**ABOUT THIS TASK**.
Give the number of lines in the material below that include "Enter", and write nothing else.

**SUPPLIED DATA**.

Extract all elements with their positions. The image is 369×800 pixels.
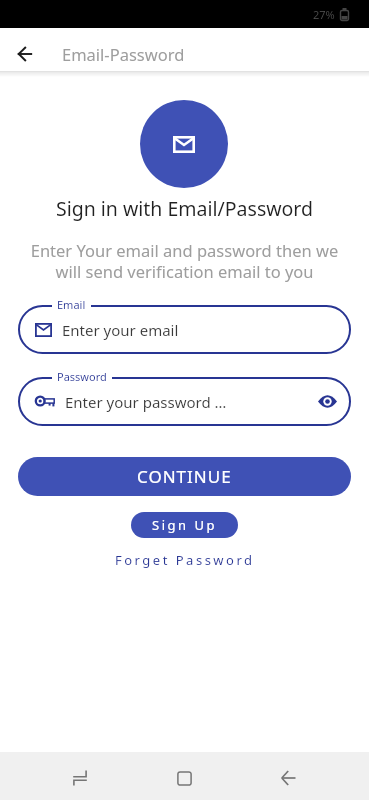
staticText: Sign Up (152, 516, 217, 534)
staticText: Forget Password (115, 551, 255, 569)
button[interactable] (264, 754, 312, 800)
button[interactable]: Sign Up (131, 512, 238, 538)
staticText: Enter Your email and password then we wi… (0, 239, 369, 283)
staticText: Email (57, 297, 86, 312)
button[interactable]: Enter your email (18, 305, 351, 354)
button[interactable] (160, 754, 208, 800)
button[interactable]: Enter your password … (18, 377, 351, 426)
button[interactable]: CONTINUE (18, 457, 351, 496)
staticText: 27% (313, 7, 335, 22)
button[interactable] (5, 34, 45, 74)
staticText: Enter your password … (65, 392, 227, 412)
staticText: Password (57, 369, 107, 384)
button[interactable] (56, 754, 104, 800)
staticText: CONTINUE (137, 465, 232, 488)
staticText: Sign in with Email/Password (0, 195, 369, 222)
staticText: Email-Password (62, 43, 185, 65)
staticText: Enter your email (62, 320, 179, 340)
button[interactable]: Forget Password (0, 551, 369, 569)
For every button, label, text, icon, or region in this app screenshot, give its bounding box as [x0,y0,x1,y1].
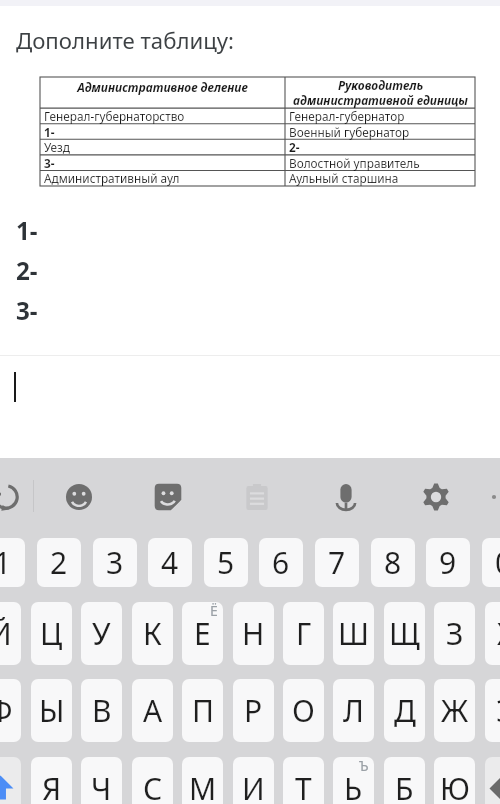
staticText: Д [394,690,416,731]
button[interactable]: Translate [0,477,26,517]
staticText: Р [244,690,263,731]
button[interactable]: Emoji [59,477,99,517]
staticText: 7 [328,542,346,583]
button[interactable]: Й [0,602,21,665]
button[interactable]: А [132,679,173,742]
button[interactable]: Г [283,602,324,665]
staticText: У [92,613,111,654]
staticText: Г [296,613,312,654]
staticText: 4 [161,542,179,583]
button[interactable]: Т [283,757,324,804]
button[interactable]: Ф [0,679,21,742]
staticText: Уезд [44,139,70,155]
staticText: Э [496,690,500,731]
button[interactable]: 7 [315,538,359,587]
button[interactable]: М [182,757,223,804]
staticText: Ч [91,768,112,804]
staticText: О [292,690,315,731]
staticText: Н [242,613,265,654]
button[interactable]: 9 [426,538,470,587]
button[interactable]: И [233,757,274,804]
staticText: Ж [441,690,469,731]
button[interactable]: 8 [371,538,415,587]
staticText: С [143,768,163,804]
staticText: 2- [16,254,38,287]
button[interactable]: О [283,679,324,742]
staticText: Волостной управитель [289,155,420,171]
staticText: 0 [495,542,500,583]
staticText: 3 [106,542,124,583]
button[interactable]: Ы [31,679,72,742]
button[interactable]: Э [485,679,500,742]
button[interactable]: Х [485,602,500,665]
button[interactable]: Б [384,757,425,804]
staticText: 1- [44,124,55,140]
button[interactable]: С [132,757,173,804]
staticText: Й [0,613,12,654]
button[interactable]: More options [483,477,500,517]
staticText: Я [42,768,62,804]
button[interactable]: Ь [333,757,374,804]
button[interactable]: З [434,602,475,665]
staticText: Аульный старшина [289,170,399,186]
button[interactable]: Backspace [485,757,500,804]
staticText: А [143,690,163,731]
staticText: Административный аул [44,170,180,186]
button[interactable]: П [182,679,223,742]
button[interactable]: Р [233,679,274,742]
button[interactable]: Д [384,679,425,742]
staticText: Щ [389,613,420,654]
staticText: Дополните таблицу: [16,25,235,55]
staticText: Е [194,613,211,654]
staticText: В [92,690,112,731]
staticText: 3- [16,294,38,327]
staticText: М [189,768,217,804]
button[interactable]: 3 [93,538,137,587]
button[interactable]: Voice input [326,477,366,517]
button[interactable]: 1 [0,538,25,587]
button[interactable]: Е [182,602,223,665]
button[interactable]: Щ [384,602,425,665]
button[interactable]: Ц [31,602,72,665]
button[interactable]: Shift [0,757,21,804]
button[interactable]: Ж [434,679,475,742]
button[interactable]: Л [333,679,374,742]
staticText: 5 [217,542,235,583]
button[interactable]: Н [233,602,274,665]
staticText: 3- [44,155,55,171]
button[interactable]: Settings [416,477,456,517]
button[interactable]: 2 [37,538,81,587]
staticText: Административное деление [77,79,248,95]
staticText: И [242,768,265,804]
staticText: Л [343,690,364,731]
button[interactable]: Я [31,757,72,804]
staticText: Ё [210,602,218,620]
staticText: Б [395,768,414,804]
staticText: 1- [16,214,38,247]
staticText: 2- [289,139,300,155]
button[interactable]: 4 [148,538,192,587]
button[interactable]: 5 [204,538,248,587]
staticText: 6 [272,542,290,583]
staticText: Ш [338,613,370,654]
staticText: Ю [440,768,470,804]
staticText: Руководитель административной единицы [293,77,468,108]
button[interactable]: Ш [333,602,374,665]
button[interactable]: Clipboard [237,477,277,517]
staticText: П [192,690,214,731]
button[interactable]: В [81,679,122,742]
button[interactable]: У [81,602,122,665]
button[interactable]: 6 [259,538,303,587]
button[interactable]: Ю [434,757,475,804]
button[interactable]: Ч [81,757,122,804]
staticText: 9 [439,542,457,583]
button[interactable]: 0 [482,538,500,587]
staticText: Военный губернатор [289,124,410,140]
button[interactable]: Stickers [148,477,188,517]
staticText: К [143,613,162,654]
button[interactable]: К [132,602,173,665]
staticText: Ы [39,690,65,731]
staticText: Ц [40,613,63,654]
staticText: 2 [50,542,68,583]
staticText: Генерал-губернатор [289,108,405,124]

**EXERCISE RESPONSE**.
5